» **Task directions**
Return the lines beginning at the one that contains "персональных" and continuing to the end of the entries, including both ends, exactly as written and nothing else.

(Stored items from a collection)
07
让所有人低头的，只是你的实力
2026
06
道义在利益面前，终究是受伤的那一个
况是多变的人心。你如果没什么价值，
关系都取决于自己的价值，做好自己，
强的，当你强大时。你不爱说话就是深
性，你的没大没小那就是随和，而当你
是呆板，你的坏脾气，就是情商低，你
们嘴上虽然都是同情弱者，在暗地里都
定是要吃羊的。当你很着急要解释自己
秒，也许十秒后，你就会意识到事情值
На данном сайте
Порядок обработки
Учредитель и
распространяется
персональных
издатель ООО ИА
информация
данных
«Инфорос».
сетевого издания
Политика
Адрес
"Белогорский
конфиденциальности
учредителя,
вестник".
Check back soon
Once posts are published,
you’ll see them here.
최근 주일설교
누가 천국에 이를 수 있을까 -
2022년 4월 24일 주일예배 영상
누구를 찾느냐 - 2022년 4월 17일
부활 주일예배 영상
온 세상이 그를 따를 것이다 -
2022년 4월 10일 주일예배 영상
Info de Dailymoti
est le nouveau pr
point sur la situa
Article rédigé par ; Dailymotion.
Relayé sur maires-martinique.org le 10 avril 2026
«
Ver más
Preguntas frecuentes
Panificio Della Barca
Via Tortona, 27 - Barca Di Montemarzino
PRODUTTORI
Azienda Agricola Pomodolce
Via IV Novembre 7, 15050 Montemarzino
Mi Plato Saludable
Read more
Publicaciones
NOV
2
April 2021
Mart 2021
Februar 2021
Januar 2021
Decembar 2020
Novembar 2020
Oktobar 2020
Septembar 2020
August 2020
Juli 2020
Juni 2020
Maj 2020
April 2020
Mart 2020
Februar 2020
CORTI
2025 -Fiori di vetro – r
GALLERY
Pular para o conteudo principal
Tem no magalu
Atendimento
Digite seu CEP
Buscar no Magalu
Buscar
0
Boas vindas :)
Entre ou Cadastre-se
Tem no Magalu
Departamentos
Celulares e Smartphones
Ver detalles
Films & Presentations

» **Solution to the problem**
персональных
издатель ООО ИА
информация
данных
«Инфорос».
сетевого издания
Политика
Адрес
"Белогорский
конфиденциальности
учредителя,
вестник".
Check back soon
Once posts are published,
you’ll see them here.
최근 주일설교
누가 천국에 이를 수 있을까 -
2022년 4월 24일 주일예배 영상
누구를 찾느냐 - 2022년 4월 17일
부활 주일예배 영상
온 세상이 그를 따를 것이다 -
2022년 4월 10일 주일예배 영상
Info de Dailymoti
est le nouveau pr
point sur la situa
Article rédigé par ; Dailymotion.
Relayé sur maires-martinique.org le 10 avril 2026
«
Ver más
Preguntas frecuentes
Panificio Della Barca
Via Tortona, 27 - Barca Di Montemarzino
PRODUTTORI
Azienda Agricola Pomodolce
Via IV Novembre 7, 15050 Montemarzino
Mi Plato Saludable
Read more
Publicaciones
NOV
2
April 2021
Mart 2021
Februar 2021
Januar 2021
Decembar 2020
Novembar 2020
Oktobar 2020
Septembar 2020
August 2020
Juli 2020
Juni 2020
Maj 2020
April 2020
Mart 2020
Februar 2020
CORTI
2025 -Fiori di vetro – r
GALLERY
Pular para o conteudo principal
Tem no magalu
Atendimento
Digite seu CEP
Buscar no Magalu
Buscar
0
Boas vindas :)
Entre ou Cadastre-se
Tem no Magalu
Departamentos
Celulares e Smartphones
Ver detalles
Films & Presentations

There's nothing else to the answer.